Già, perché Jenner non aveva solo oltraggiato Dio e il buon senso, ma lo aveva fatto iniettando in un ragazzino di 8 anni il vaiolo di una vacca. Più precisamente, gli aveva inoculato pus di vaiolo bovino, una variante animale del virus molto diffusa tra i lattai e gli allevatori delle campagne inglesi (che, guarda caso, dopo essersi ammalati non contraevano il ben più temibile vaiolo umano). Una soluzione rivelatasi salvifica, capace tuttavia di generare disgusto e disapprovazione non solo nel “popolino” incolto, ma anche presso le più lucenti menti del secolo.
Se ne lamentava Charles Darwin, il biologo britannico padre della teoria evoluzionista, che nel trattato “L’origine dell’uomo e la selezione naturale” scriveva: «Mentre tra i selvaggi i deboli di corpo e di mente vengono eliminati, noi uomini civilizzati lasciamo che i nostri “animali peggiori” propaghino il proprio genere». Poco importa dunque che il vaccino salvasse vite. Anzi, peggio. Ma Darwin era uomo di scienza, e di fronte all’evidenza non avrebbe potuto opporre un negazionismo duro e puro.
Sì, i benefici erano maggiori dei rischi, ma questo non bastò mai a spazzar via scetticismi e paure, soprattutto dopo che, a partire dalla seconda metà dell’Ottocento, la vaccinazione divenne obbligatoria in tutta Europa. La cura immorale e contro natura era ora anche illiberale; un’imposizione che metteva in discussione persino il diritto alla vita. Così almeno la concepiva Gandhi nella sua “Guida alla salute” del 1922, in cui descrive la vaccinazione come «una delle più fatali correnti deliranti del nostro tempo. Una coercizione barbara contro cui gli obiettori di coscienza devono difendere le proprie convinzioni, a costo di farlo da soli contro il mondo intero».

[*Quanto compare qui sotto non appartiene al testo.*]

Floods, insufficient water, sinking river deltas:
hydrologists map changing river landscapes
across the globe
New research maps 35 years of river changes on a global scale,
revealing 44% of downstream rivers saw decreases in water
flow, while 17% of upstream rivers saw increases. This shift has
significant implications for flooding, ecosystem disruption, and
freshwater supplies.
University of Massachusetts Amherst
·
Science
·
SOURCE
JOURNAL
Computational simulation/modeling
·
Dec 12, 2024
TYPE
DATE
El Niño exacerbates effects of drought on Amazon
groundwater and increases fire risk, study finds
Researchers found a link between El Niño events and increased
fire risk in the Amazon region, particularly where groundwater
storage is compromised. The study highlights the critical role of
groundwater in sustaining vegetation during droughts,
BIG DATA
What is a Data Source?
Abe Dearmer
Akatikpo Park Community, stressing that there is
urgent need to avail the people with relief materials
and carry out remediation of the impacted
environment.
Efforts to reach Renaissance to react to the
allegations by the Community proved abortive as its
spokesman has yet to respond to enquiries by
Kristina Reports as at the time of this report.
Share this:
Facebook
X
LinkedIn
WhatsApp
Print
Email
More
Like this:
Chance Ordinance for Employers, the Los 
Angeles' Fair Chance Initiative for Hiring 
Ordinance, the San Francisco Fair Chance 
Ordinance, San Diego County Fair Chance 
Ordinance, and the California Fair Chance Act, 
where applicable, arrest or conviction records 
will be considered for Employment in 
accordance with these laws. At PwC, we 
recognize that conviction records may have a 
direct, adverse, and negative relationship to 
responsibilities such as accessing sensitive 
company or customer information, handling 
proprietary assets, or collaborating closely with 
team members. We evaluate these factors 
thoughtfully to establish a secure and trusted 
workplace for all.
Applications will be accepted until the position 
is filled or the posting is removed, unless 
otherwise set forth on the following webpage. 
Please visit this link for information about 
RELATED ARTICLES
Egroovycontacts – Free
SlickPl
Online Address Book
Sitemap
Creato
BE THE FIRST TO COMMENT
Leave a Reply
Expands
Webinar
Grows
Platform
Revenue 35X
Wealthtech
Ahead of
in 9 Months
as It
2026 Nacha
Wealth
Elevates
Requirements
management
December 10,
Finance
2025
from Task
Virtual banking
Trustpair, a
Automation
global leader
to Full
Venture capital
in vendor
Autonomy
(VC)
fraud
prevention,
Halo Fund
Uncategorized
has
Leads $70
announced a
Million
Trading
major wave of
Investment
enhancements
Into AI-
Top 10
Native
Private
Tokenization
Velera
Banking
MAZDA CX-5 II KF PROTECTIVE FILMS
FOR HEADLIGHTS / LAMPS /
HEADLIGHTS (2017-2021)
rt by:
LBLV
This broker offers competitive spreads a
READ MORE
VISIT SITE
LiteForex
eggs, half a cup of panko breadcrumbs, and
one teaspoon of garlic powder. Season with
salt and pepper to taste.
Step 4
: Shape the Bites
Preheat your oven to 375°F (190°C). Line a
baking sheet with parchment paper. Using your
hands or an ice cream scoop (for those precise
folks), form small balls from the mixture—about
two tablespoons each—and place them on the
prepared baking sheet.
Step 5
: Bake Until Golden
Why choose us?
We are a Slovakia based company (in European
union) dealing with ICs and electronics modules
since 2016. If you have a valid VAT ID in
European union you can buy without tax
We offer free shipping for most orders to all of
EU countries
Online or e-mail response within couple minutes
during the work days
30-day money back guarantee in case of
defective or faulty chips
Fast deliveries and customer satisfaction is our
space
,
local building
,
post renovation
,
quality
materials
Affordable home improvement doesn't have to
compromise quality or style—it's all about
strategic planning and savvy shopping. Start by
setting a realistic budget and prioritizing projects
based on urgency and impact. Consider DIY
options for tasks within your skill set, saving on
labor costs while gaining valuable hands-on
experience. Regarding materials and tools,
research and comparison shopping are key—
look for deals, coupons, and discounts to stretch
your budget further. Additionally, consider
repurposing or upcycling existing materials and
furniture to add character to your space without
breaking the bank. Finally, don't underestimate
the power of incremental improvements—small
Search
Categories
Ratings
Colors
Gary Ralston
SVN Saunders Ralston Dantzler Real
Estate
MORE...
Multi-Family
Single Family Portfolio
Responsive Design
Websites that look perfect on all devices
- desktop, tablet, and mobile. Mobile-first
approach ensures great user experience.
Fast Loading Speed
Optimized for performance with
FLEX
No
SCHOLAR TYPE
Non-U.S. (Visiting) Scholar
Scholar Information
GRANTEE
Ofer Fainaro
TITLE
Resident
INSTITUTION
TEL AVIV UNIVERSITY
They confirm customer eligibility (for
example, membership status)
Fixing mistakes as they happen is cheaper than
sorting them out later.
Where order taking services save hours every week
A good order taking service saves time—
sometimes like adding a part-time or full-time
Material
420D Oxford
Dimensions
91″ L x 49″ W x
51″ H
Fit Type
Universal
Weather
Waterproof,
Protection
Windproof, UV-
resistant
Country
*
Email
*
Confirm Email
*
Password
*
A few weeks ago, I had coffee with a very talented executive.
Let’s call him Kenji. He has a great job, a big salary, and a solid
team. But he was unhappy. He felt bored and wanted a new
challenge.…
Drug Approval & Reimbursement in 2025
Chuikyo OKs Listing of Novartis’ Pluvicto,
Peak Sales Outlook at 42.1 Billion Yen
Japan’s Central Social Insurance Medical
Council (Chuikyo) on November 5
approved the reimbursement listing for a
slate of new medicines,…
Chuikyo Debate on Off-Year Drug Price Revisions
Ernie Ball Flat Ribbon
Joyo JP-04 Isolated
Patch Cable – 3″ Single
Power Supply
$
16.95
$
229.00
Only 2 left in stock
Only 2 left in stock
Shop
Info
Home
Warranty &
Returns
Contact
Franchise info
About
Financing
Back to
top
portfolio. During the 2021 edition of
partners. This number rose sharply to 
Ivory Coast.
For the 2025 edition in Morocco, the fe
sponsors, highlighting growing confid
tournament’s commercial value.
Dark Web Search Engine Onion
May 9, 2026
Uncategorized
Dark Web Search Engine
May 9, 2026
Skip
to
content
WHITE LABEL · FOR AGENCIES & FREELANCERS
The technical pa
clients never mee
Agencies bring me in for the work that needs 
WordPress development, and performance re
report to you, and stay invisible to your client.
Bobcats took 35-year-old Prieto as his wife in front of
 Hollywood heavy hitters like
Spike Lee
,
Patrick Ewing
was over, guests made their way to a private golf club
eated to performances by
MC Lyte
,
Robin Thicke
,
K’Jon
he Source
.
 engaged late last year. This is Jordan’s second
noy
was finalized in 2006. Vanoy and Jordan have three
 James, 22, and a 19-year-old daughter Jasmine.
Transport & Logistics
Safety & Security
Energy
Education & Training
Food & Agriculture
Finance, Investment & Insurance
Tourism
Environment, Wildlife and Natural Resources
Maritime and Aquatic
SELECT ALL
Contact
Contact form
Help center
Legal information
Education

Il dibattito sul vaccino va avanti da oltre duecento anni e sembra uno di quei casi (neanche troppo rari) in cui l’evidenza scientifica non riesce a far breccia fino in fondo nelle irrazionali paure dell’uomo. Nel corso dei secoli il “no” all’innesto si è ripresentato con motivazioni sempre nuove e forte di endorsement d’eccezione. Accusare un “NoVax” di ignoranza diventa quasi imbarazzante se si pensa che anche uomini come Kant o Gandhi sono caduti vittime di ingiustificati timori. Si dice che prevenire sia meglio che curare, e secoli di prove lo dimostrano. Di fronte a questo, la paura per la statistica non dovrebbe impensierirci più di quanto non ci preoccupi l’essere colpiti da un fulmine durante un temporale.
Come ebbe a dire Albert Bruce Sabin: «Io ho creato il vaccino che ha eliminato la poliomielite come minaccia principale per la salute umana. Il resto è confusione di voi giornalisti».